Files
BigData/Aufgabe 12/Aufgabe12.py
2025-12-19 00:09:13 +01:00

190 lines
5.5 KiB
Python

from sparkstart import spark
from sparkstart import scon, spark
from pyspark.sql import SparkSession
HDFSPATH = "hdfs://193.174.205.250:54310/"
SOURCEPATH = HDFSPATH + "stocks/"
def read_data(spark: SparkSession) -> None:
"""
Loads the existing Parquet files from HDFS into Spark Views.
"""
print(f"--- Loading Views from {SOURCEPATH} ---")
try:
# Load Stocks
spark.read.parquet(SOURCEPATH + "stocks.parquet").createOrReplaceTempView("stocks")
print("-> View 'stocks' loaded.")
# Load Portfolio
spark.read.parquet(SOURCEPATH + "portfolio.parquet").createOrReplaceTempView("portfolio")
print("-> View 'portfolio' loaded.")
except Exception as e:
print(f"CRITICAL ERROR: Could not load data. {e}")
print("Please check if the path exists in HDFS.")
# --- Aufgabe A ---
def first_last_quotation(spark: SparkSession, num: int = 10) -> None:
print("\n--- Aufgabe A: First/Last Quotation ---")
query = """
SELECT symbol,
MIN(dt) AS altNotierung,
MAX(dt) AS neuNotierung
FROM stocks
GROUP BY symbol
ORDER BY symbol
"""
df_quotation = spark.sql(query)
df_quotation.show(num, truncate=False)
df_quotation.write.mode('overwrite').parquet(HDFSPATH + "home/heiserervalentin/nyse1.parquet")

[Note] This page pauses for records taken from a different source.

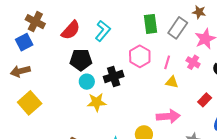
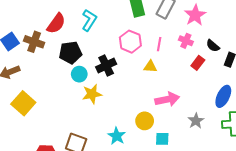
brown cross: (35, 22) -> (34, 42), moved
yellow triangle: (172, 82) -> (150, 67), moved
red rectangle: (205, 100) -> (198, 63), moved

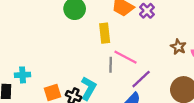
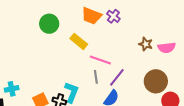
yellow rectangle: (105, 33) -> (79, 41), turned -36
gray line: (111, 65) -> (96, 77), moved

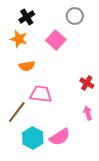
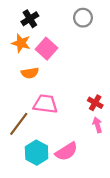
pink square: (56, 40) -> (46, 49), moved
red cross: (87, 83) -> (95, 103), moved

print("-> Imported nyse1")
# --- Aufgabe B ---
def min_max_avg_close(spark: SparkSession, num: int = 10) -> None:
print("\n--- Aufgabe B: Min/Max/Avg Close 2009 ---")
query = """
SELECT symbol,
MIN(close) AS minClose,
MAX(close) AS maxClose,
AVG(close) AS avgClose
FROM stocks
WHERE YEAR(dt) = 2009
GROUP BY symbol
ORDER BY symbol
"""
df_close = spark.sql(query)
df_close.show(num, truncate=False)
df_close.write.mode('overwrite').parquet(HDFSPATH + "home/heiserervalentin/nyse2.parquet")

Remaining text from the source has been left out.